(Records supplied):
=== Begin Enclosure ===

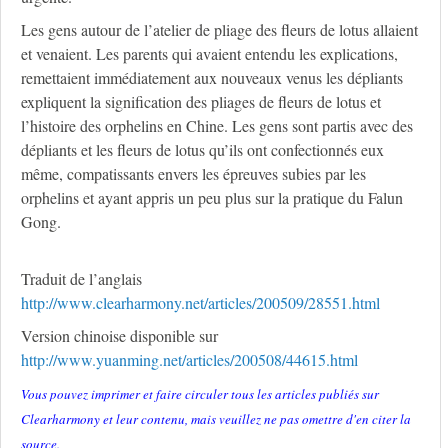
Les gens autour de l’atelier de pliage des fleurs de lotus allaient
et venaient. Les parents qui avaient entendu les explications,
remettaient immédiatement aux nouveaux venus les dépliants
expliquent la signification des pliages de fleurs de lotus et
l’histoire des orphelins en Chine. Les gens sont partis avec des
dépliants et les fleurs de lotus qu’ils ont confectionnés eux
même, compatissants envers les épreuves subies par les
orphelins et ayant appris un peu plus sur la pratique du Falun
Gong.
Traduit de l’anglais
http://www.clearharmony.net/articles/200509/28551.html
Version chinoise disponible sur
http://www.yuanming.net/articles/200508/44615.html
Vous pouvez imprimer et faire circuler tous les articles publiés sur
Clearharmony et leur contenu, mais veuillez ne pas omettre d'en citer la
source.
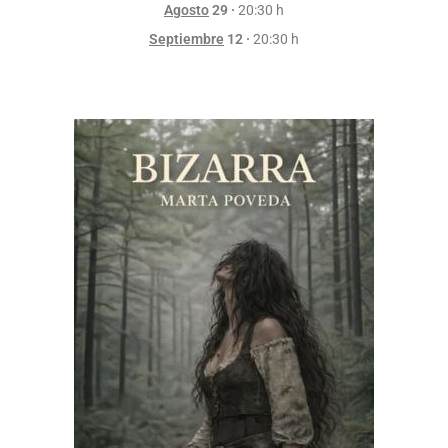
Agosto
29 ·
20:30 h
Septiembre
12 ·
20:30 h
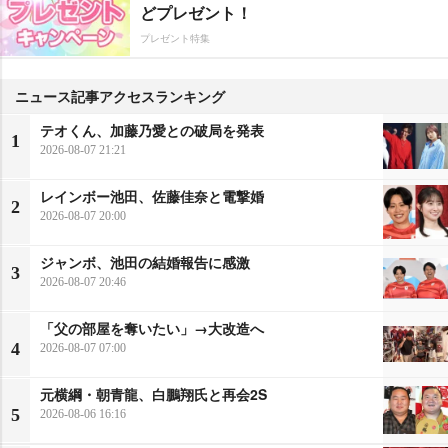
どプレゼント！
プレゼント特集
ニュース記事アクセスランキング
テオくん、加藤乃愛との破局を発表
1
2026-08-07 21:21
レインボー池田、佐藤佳奈と電撃婚
2
2026-08-07 20:00
ジャンボ、池田の結婚報告に感激
3
2026-08-07 20:46
「父の部屋を奪いたい」→大改造へ
4
2026-08-07 07:00
元横綱・朝青龍、白鵬翔氏と再会2S
5
2026-08-06 16:16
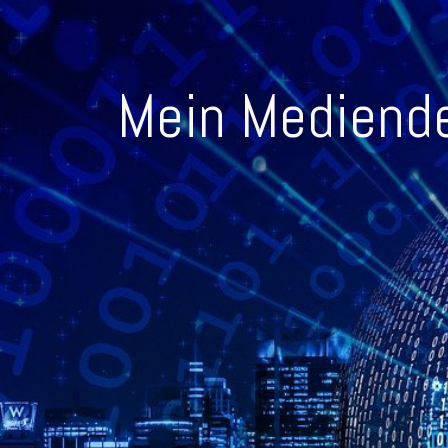
Mein Mediende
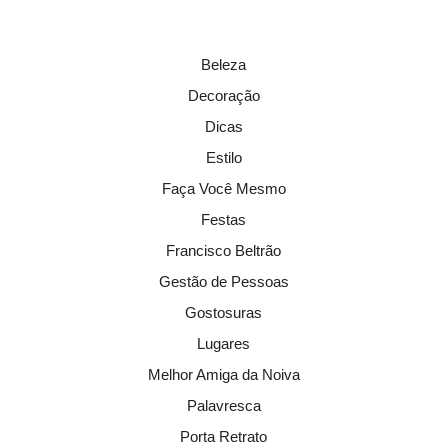
Beleza
Decoração
Dicas
Estilo
Faça Você Mesmo
Festas
Francisco Beltrão
Gestão de Pessoas
Gostosuras
Lugares
Melhor Amiga da Noiva
Palavresca
Porta Retrato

=== End Enclosure ===

(What to produce): Give back exactly the lines from the line with "http://www.clearharmony.net/articles/200509/28551.html" through the end of the material above, and omit every picture.

(Your solution):
http://www.clearharmony.net/articles/200509/28551.html
Version chinoise disponible sur
http://www.yuanming.net/articles/200508/44615.html
Vous pouvez imprimer et faire circuler tous les articles publiés sur
Clearharmony et leur contenu, mais veuillez ne pas omettre d'en citer la
source.
Agosto
29 ·
20:30 h
Septiembre
12 ·
20:30 h
どプレゼント！
プレゼント特集
ニュース記事アクセスランキング
テオくん、加藤乃愛との破局を発表
1
2026-08-07 21:21
レインボー池田、佐藤佳奈と電撃婚
2
2026-08-07 20:00
ジャンボ、池田の結婚報告に感激
3
2026-08-07 20:46
「父の部屋を奪いたい」→大改造へ
4
2026-08-07 07:00
元横綱・朝青龍、白鵬翔氏と再会2S
5
2026-08-06 16:16
Mein Mediende
Beleza
Decoração
Dicas
Estilo
Faça Você Mesmo
Festas
Francisco Beltrão
Gestão de Pessoas
Gostosuras
Lugares
Melhor Amiga da Noiva
Palavresca
Porta Retrato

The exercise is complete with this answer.